With more data and time, I would collect additional observations across multiple property campaigns and track each lead from first inquiry to inspection, negotiation, and final sale. Further work could also apply customer segmentation, predictive modelling, and time based analysis to improve lead scoring, marketing allocation, and follow up planning.

References

Adi, B. (2026). Data Analytics 1 Course Materials. Lagos Business School.

JahDay Real Estate. (2026). Anonymised Lagos real estate lead inquiry dataset, November 2025 to May 2026 [Unpublished primary dataset].

R Core Team. (2026). R: A language and environment for statistical computing. R Foundation for Statistical Computing.

Xie, Y. (2026). knitr: A general-purpose package for dynamic report generation in R.

Appendix: AI Usage Statement

ChatGPT was used as a support tool during the preparation of this report, specifically for code troubleshooting, Quarto formatting guidance, and refinement of interpretation language.
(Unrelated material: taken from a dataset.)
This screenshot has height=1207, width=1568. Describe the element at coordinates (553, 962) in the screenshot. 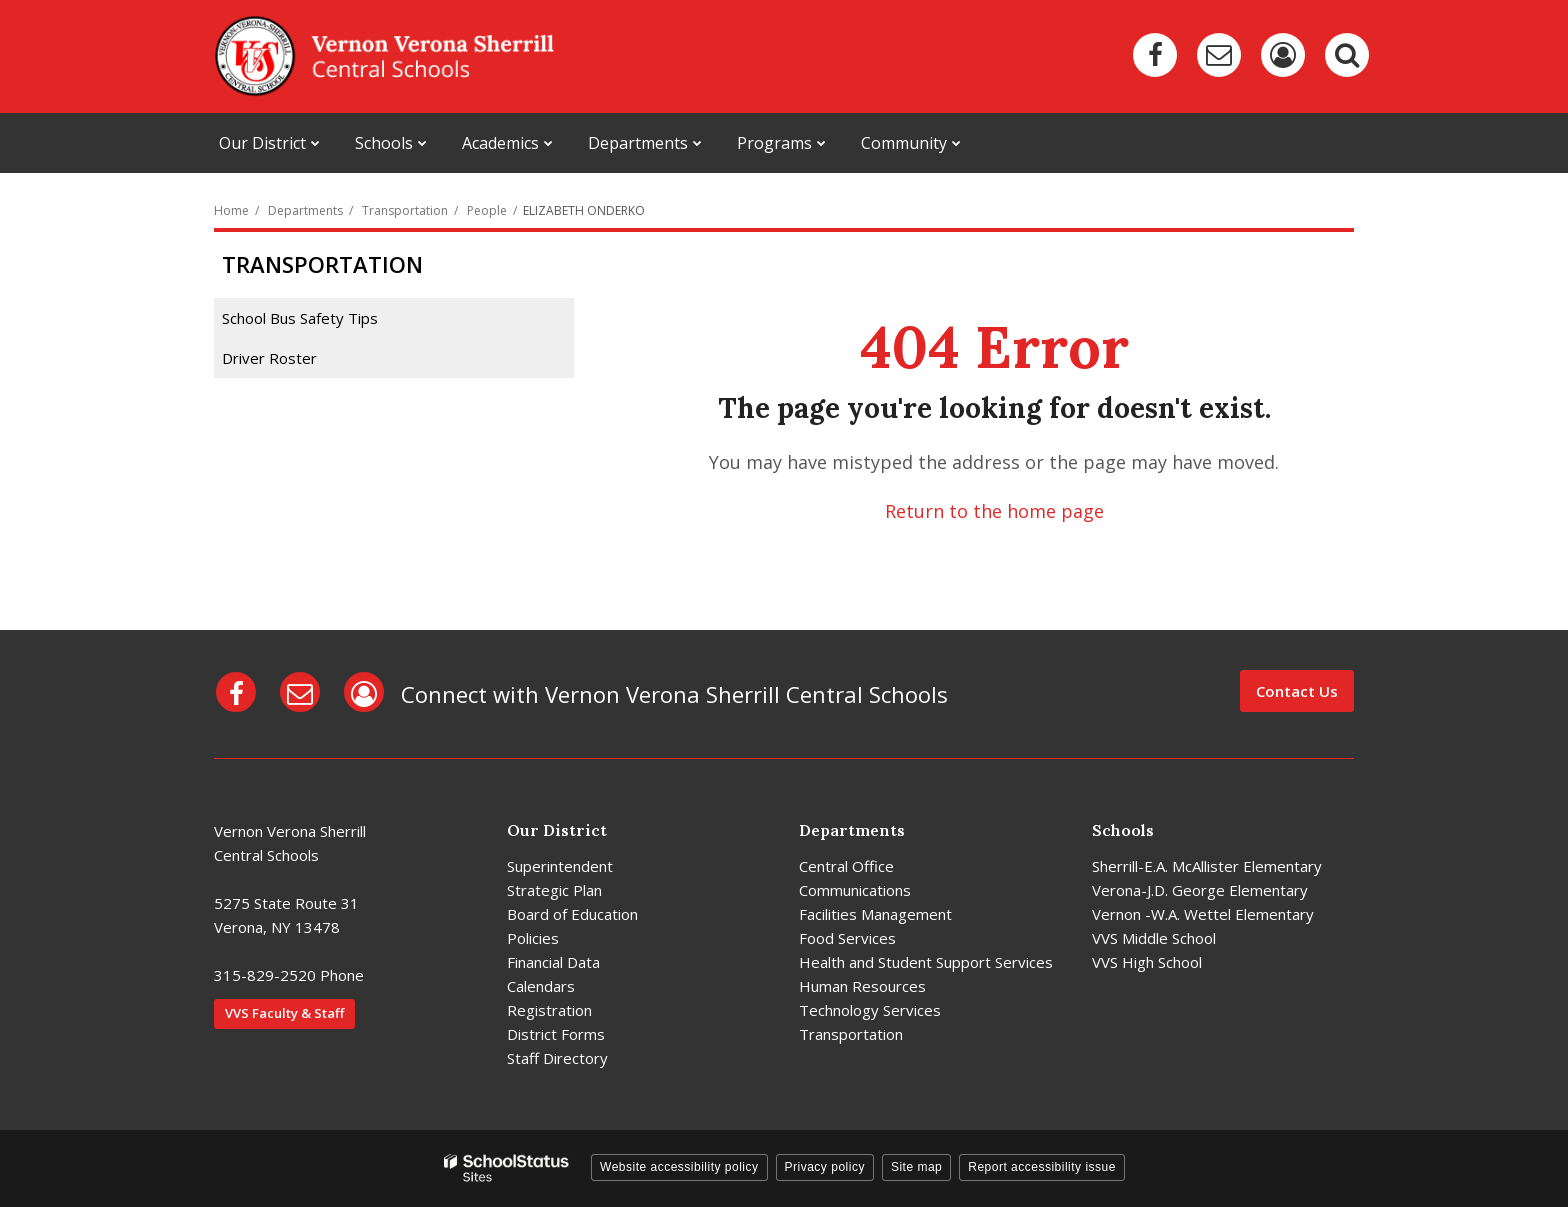 I see `Financial Data` at that location.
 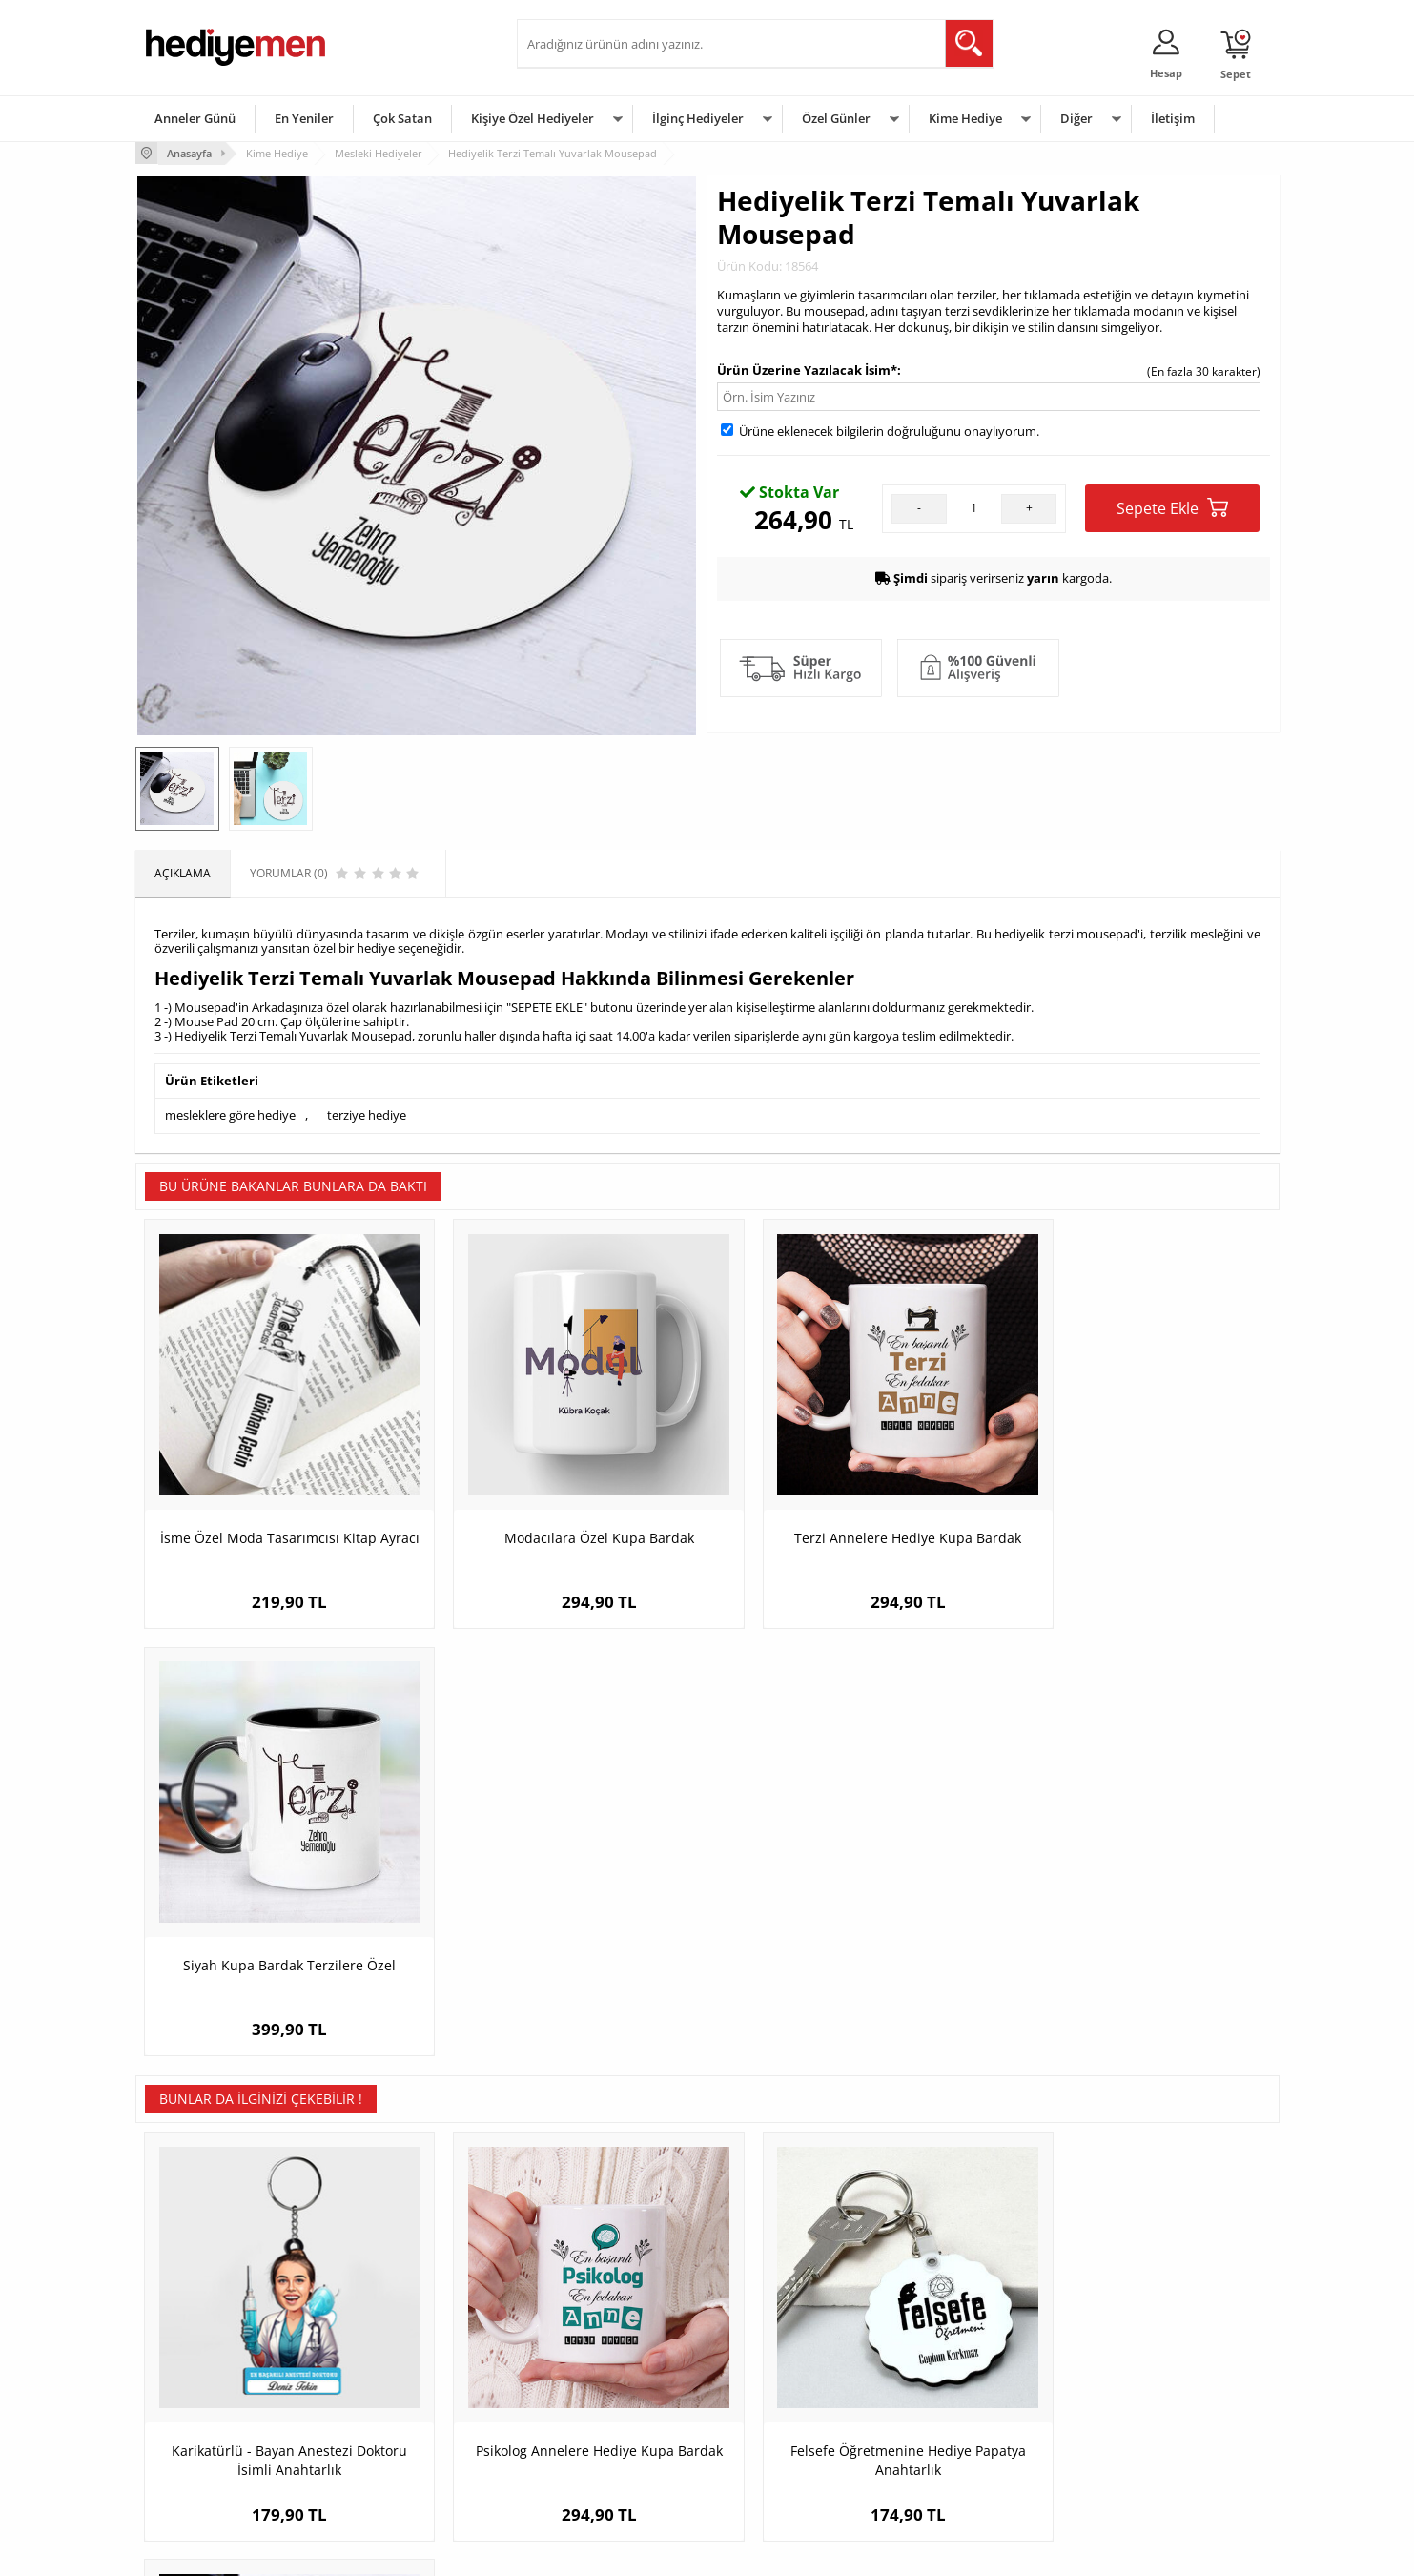 What do you see at coordinates (210, 2413) in the screenshot?
I see `Garanti ve İade Koşulları` at bounding box center [210, 2413].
The dataset was independently assembled, cleaned, and anonymised by the author from real estate lead activity connected to JahDay Real Estate. The business question, professional context, selection of analytical techniques, review of outputs, interpretation of results, and final recommendations were independently evaluated and validated by the author. AI assistance was used to support presentation, formatting, and clarity, while the underlying data ownership, analytical judgement, and business reasoning remained with the author.